Todavia, a contratação temporária só pode ser admitida para atender a necessidade temporária e de excepcional interesse público (art. 37, IX, CF). Dessa forma, afasta-se da finalidade constitucional as contratações precárias e temporárias de profissionais para os serviços rotineiros de saúde,
para o atendimento de demanda permanente, não excepcional, com renovações sucessivas. A contratação temporária pode ser tolerada em hipóteses restritas, como na ocorrência de uma epidemia de saúde ou para suprir a falta de servidores enquanto não se conclui um concurso público, por exemplo.
Por outro lado, o credenciamento é um contrato administrativo celebrado por inexigibilidade de licitação (art. 25, caput, Lei nº 8666/93), para atuação não-exclusiva, sem competição entre os possíveis contratados, com o fim de complementar os serviços públicos de saúde (arts. 197 e 199, § 1º, CF), nas situações em que os serviços de saúde da rede pública forem insuficientes para garantir a cobertura assistencial necessária e não puder o ente público ampliar os serviços da rede.
Reitera-se que o credenciamento não se destina à substituição de pessoal do quadro próprio do ente público, mas à complementação dos serviços prestados diretamente, nas restritas situações autorizadas pela CF.
A doutrina caracteriza o credenciamento como uma hipótese de contratação direta, por inexigibilidade de licitação.
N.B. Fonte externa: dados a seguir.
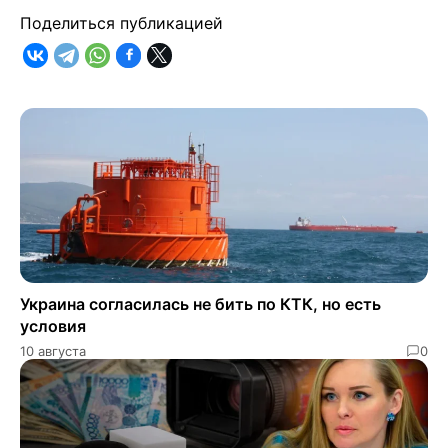
Поделиться публикацией
Украина согласилась не бить по КТК, но есть
условия
10 августа
0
Xxxxxx Xxxxx, esclarecendo a natureza jurídica do credenciamento, pontifica:
Nas hipóteses em que não se verifica a excludência (sic) entre as contratações públicas, a solução será o credenciamento.
[…] O credenciamento envolve uma espécie de cadastro de prestadores de serviço ou fornecedores. O credenciamento é o ato pelo qual o sujeito obtém a inscrição de seu nome no referido cadastro. É necessário destacar que o cadastro para credenciamento deve estar permanentemente aberto a futuros interessados, ainda que seja possível estabelecer certos limites temporais para contratações concretas.
[…] Como não há limitação ou exclusão, não há necessidade de licitar.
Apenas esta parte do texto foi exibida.